Topic-FlipRAG：面向主题的对抗性观点操控攻击对检索增强生成模型的影响 (Topic-FlipRAG: Topic-Orientated Adversarial Opinion Manipulation Attacks to Retrieval-Augmented Generation Models)

Retrieval-Augmented Generation (RAG) systems based on Large Language Models (LLMs) have become essential for tasks such as question answering and content generation. However, their increasing impact on public opinion and information dissemination has made them a critical focus for security research due to inherent vulnerabilities. Previous studies have predominantly addressed attacks targeting factual or single-query manipulations. In this paper, we address a more practical scenario: topic-oriented adversarial opinion manipulation attacks on RAG models, where LLMs are required to reason and synthesize multiple perspectives, rendering them particularly susceptible to systematic knowledge poisoning. Specifically, we propose Topic-FlipRAG, a two-stage manipulation attack pipeline that strategically crafts adversarial perturbations to influence opinions across related queries. This approach combines traditional adversarial ranking attack techniques and leverages the extensive internal relevant knowledge and reasoning capabilities of LLMs to execute semantic-level perturbations. Experiments show that the proposed attacks effectively shift the opinion of the model's outputs on specific topics, significantly impacting user information perception. Current mitigation methods cannot effectively defend against such attacks, highlighting the necessity for enhanced safeguards for RAG systems, and offering crucial insights for LLM security research.

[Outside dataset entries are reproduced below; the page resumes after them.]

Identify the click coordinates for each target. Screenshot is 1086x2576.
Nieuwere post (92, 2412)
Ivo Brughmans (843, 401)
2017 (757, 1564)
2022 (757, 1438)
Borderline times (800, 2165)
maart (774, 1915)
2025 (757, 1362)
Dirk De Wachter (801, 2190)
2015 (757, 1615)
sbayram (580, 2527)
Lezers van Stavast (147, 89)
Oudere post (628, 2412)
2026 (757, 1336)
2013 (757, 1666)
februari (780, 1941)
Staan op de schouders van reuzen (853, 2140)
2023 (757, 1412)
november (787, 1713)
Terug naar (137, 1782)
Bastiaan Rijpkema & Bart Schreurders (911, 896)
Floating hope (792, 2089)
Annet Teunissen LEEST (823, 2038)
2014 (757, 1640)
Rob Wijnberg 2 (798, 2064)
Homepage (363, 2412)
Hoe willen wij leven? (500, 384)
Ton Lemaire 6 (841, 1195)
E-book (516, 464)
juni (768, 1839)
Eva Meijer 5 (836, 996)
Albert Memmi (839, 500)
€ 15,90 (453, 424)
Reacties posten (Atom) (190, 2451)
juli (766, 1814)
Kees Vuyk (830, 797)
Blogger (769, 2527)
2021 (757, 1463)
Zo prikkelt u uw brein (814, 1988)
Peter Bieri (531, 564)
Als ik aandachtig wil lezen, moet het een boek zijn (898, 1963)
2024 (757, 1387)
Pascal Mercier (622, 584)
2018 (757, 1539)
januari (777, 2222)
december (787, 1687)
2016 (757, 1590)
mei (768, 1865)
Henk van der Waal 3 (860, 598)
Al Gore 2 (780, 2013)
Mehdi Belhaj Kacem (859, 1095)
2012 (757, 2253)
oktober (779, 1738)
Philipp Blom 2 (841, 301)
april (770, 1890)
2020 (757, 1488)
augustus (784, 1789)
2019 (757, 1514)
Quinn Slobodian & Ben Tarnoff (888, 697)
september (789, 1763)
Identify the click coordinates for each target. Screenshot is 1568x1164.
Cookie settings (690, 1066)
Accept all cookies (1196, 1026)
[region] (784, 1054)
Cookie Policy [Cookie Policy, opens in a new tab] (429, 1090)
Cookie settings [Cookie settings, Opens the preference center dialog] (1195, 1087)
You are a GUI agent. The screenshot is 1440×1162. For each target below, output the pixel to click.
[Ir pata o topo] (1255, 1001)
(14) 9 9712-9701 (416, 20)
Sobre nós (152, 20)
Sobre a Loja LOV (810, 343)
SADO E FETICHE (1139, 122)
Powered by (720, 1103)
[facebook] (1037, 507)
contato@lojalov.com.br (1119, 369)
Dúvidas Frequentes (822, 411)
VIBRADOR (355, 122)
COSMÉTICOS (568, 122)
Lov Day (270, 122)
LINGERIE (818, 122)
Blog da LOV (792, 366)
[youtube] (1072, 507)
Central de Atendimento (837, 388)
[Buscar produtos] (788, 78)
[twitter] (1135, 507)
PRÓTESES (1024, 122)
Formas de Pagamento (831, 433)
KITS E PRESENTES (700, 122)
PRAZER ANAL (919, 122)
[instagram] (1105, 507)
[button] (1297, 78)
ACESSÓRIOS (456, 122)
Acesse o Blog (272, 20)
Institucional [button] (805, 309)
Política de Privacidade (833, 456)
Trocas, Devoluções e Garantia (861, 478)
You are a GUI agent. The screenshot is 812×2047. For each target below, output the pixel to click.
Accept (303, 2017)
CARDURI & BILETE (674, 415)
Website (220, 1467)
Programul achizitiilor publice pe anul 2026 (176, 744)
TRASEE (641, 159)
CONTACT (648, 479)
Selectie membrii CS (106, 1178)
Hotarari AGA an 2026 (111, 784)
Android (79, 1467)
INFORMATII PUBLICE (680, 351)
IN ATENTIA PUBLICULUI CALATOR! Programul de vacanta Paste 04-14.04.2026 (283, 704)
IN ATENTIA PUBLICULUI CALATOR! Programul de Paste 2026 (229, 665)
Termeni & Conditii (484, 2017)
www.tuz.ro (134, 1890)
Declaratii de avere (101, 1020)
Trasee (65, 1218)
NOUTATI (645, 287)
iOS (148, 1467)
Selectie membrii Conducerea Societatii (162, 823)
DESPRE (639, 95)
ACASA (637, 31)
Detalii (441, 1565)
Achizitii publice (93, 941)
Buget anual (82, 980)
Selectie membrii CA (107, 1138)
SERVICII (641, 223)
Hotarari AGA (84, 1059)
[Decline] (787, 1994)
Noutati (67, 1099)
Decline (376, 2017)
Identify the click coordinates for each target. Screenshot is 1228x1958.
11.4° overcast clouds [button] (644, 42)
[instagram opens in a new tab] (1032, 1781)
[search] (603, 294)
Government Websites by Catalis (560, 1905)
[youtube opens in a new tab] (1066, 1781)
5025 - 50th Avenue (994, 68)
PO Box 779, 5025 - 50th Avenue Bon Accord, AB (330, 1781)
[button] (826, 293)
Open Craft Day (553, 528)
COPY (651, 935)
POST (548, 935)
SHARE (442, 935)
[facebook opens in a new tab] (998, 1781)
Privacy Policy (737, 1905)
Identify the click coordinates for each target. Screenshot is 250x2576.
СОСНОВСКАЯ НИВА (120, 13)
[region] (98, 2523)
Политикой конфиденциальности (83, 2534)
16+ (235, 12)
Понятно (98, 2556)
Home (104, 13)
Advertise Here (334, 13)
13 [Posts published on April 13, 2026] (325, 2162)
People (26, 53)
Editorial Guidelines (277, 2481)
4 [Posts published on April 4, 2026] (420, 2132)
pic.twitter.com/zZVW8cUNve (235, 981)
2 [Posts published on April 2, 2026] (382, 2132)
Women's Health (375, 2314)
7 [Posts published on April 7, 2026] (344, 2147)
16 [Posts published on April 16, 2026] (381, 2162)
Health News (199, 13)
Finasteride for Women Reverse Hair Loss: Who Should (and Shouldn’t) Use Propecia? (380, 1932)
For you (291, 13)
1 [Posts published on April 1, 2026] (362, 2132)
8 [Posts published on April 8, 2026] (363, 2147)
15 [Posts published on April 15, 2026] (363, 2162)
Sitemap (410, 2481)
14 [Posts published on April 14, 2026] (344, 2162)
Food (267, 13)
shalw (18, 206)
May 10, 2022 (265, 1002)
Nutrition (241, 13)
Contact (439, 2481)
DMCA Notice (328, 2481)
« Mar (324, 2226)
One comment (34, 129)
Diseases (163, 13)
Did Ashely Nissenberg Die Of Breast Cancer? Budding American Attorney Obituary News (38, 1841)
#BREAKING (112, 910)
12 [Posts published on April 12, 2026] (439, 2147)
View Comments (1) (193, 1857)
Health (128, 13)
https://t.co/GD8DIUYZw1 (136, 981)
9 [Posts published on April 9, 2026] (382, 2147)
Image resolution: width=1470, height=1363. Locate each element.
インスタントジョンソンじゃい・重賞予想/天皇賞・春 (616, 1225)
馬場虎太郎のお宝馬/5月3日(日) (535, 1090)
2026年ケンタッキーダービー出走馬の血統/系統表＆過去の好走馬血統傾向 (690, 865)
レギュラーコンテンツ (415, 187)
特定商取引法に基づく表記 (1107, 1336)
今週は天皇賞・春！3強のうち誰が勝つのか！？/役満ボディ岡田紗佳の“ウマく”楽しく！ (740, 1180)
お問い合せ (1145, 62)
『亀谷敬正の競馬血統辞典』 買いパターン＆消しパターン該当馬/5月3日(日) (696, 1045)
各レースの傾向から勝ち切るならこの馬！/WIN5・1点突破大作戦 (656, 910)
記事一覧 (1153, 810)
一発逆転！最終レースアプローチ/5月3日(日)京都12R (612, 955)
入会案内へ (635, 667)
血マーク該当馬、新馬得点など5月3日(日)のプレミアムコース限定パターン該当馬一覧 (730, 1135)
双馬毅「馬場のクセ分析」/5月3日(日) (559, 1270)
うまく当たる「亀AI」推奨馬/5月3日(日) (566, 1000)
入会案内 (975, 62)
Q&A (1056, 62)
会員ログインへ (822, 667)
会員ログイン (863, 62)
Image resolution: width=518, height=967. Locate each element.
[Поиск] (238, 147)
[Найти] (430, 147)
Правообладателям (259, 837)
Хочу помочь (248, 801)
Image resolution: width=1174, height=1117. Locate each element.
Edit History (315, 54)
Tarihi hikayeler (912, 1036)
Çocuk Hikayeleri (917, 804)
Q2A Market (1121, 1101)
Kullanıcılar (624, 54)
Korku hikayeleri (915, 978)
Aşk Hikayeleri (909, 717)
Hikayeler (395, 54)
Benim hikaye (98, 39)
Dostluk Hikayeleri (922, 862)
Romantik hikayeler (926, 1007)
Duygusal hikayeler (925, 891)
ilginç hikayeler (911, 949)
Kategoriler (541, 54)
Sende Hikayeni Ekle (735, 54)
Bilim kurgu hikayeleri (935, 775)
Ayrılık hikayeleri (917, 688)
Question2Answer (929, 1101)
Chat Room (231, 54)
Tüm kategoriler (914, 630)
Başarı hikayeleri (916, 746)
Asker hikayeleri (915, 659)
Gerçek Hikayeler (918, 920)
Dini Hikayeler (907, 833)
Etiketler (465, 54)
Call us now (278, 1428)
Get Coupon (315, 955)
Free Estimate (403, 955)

翻译：基于大型语言模型（LLM）的检索增强生成（RAG）系统已成为问答和内容生成等任务的关键技术。然而，由于其固有的脆弱性，它们对公众舆论和信息传播日益增长的影响使其成为安全研究的重要焦点。以往的研究主要关注针对事实或单次查询操控的攻击。本文探讨了一种更实际的场景：针对RAG模型的、面向主题的对抗性观点操控攻击，其中LLM需要进行多视角推理与综合，使其特别容易受到系统性知识投毒的影响。具体而言，我们提出了Topic-FlipRAG，一种两阶段的操控攻击流程，通过策略性地构建对抗性扰动来影响相关查询的观点。该方法结合了传统的对抗性排序攻击技术，并利用LLM内部丰富的相关知识与推理能力来执行语义层面的扰动。实验表明，所提出的攻击能有效改变模型在特定主题上输出的观点，显著影响用户的信息感知。现有的防御方法无法有效抵御此类攻击，这凸显了增强RAG系统安全防护的必要性，并为LLM安全研究提供了重要启示。